Sometimes in life, it doesn’t really matter whether what you’re doing is right or wrong. What matters is you’re satisfied with it.

So what if indulge in memories and they almost always make me cry? I’m satisfied with my crying, quite. It really does give me a strange sort of satisfaction; happiness in being sad, as they would call it.

Yes, I’m happy being sad. I’m happy being hopelessly hopeful. I’m happy thinking and yearning for something that might never be mine again. But, hold. Isn’t it mine? It is. And I’m its.

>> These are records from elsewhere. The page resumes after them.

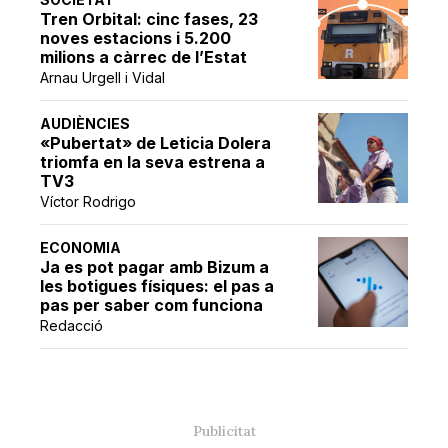
Tren Orbital: cinc fases, 23
noves estacions i 5.200
milions a càrrec de l’Estat
Arnau Urgell i Vidal
AUDIÈNCIES
«Pubertat» de Leticia Dolera
triomfa en la seva estrena a
TV3
Víctor Rodrigo
ECONOMIA
Ja es pot pagar amb Bizum a
les botigues físiques: el pas a
pas per saber com funciona
Redacció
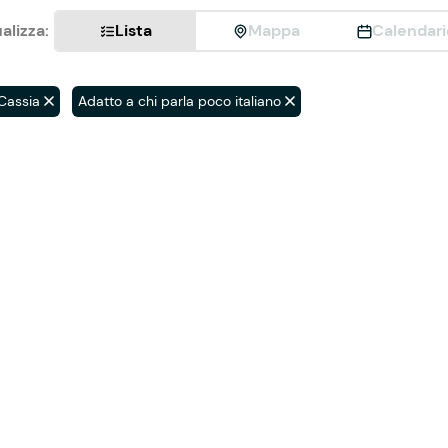
alizza:
Lista
Mappa
Calendari
 Cassia
Adatto a chi parla poco italiano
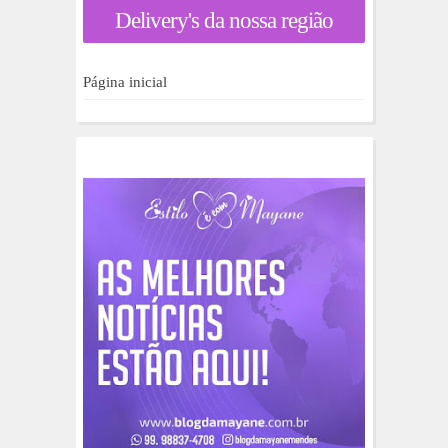
a
Delivery's da nossa região
r
p
o
r
Página inicial
:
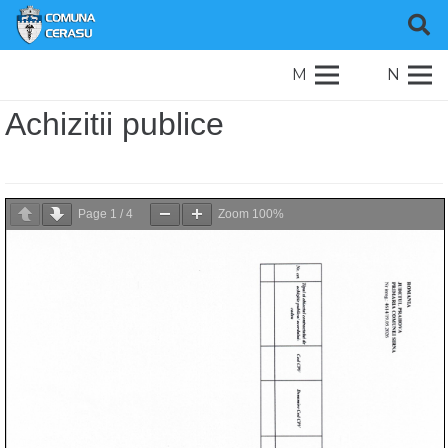
M
N
Achizitii publice
Page
1
/
4
Zoom
100%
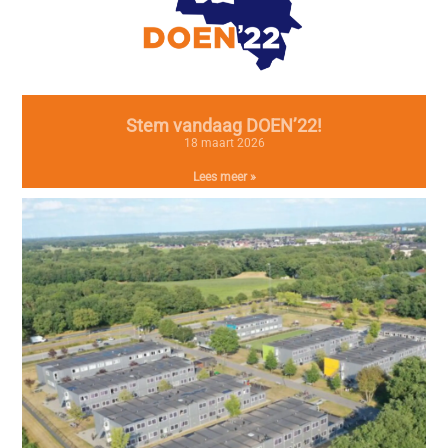
Stem vandaag DOEN’22!
18 maart 2026
Lees meer »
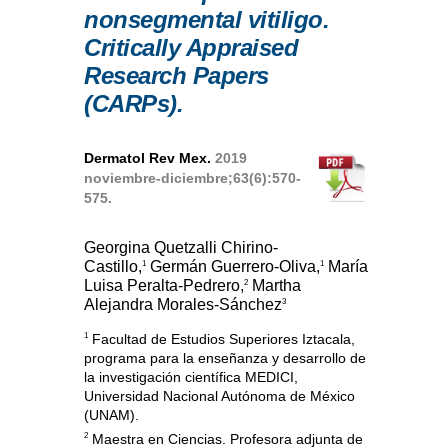
nonsegmental vitiligo.
Critically Appraised
Research Papers
(CARPs).
Dermatol Rev Mex.
2019
noviembre-diciembre;63(6):570-
575.
Georgina Quetzalli Chirino-
Castillo,
Germán Guerrero-Oliva,
María
1
1
Luisa Peralta-Pedrero,
Martha
2
Alejandra Morales-Sánchez
3
1
Facultad de Estudios Superiores Iztacala,
programa para la enseñanza y desarrollo de
la investigación científica MEDICI,
Universidad Nacional Autónoma de México
(UNAM).
2
Maestra en Ciencias. Profesora adjunta de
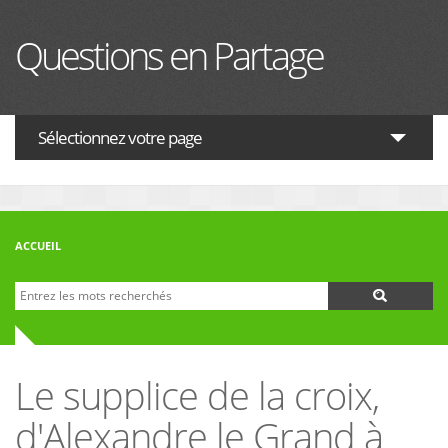
Aller au contenu principal
Questions en Partage
Sélectionnez votre page
ACTUALITES
HISTOIRE
ACCUEIL
PHILOSOPHIE
Recherche
Formulaire de recherche
THÉOLOGIE
INTERRELIGIEUX
Le supplice de la croix,
FORUM
d'Alexandre le Grand à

So now what? Don’t I have it all? Perhaps I do. Perhaps I don’t. It’s a mixture of both. I have it all virtually. But, ‘technically, we’re in a position’ where having it all VIRTUALLY doesn’t make much difference. But, I know, somewhere, deep down within the seemingly extinct US, it makes a difference. It makes all the difference. It keeps us holding on. It cheers us on and on… and on.

What if I lose contact with reality? It keeps haunting me. What if I begin living solely in the dream world, in the ‘virtual’ world where I have it all? I know you’ll be highly disturbed by it. And you’ll try to hide it. Just as you try to hide everything else. Just as you try to hide yourself from me; yourself from you; yourself from US. WHY? “I think you know why”, I guess I do. But it wouldn’t hurt if you were selfish once in a while; or would it? “It would.” I guess I know you quite well.

Is this the 3rd/4th/5th…UMPTEENTH address to you? An address that was never received, never heard? But it IS heard. In the virtual world; for me; for US.






I wish you were here. I wish I could see you, even if it was just for a fleeting second, where our eyes would meet and a million unsaid words would be exchanged.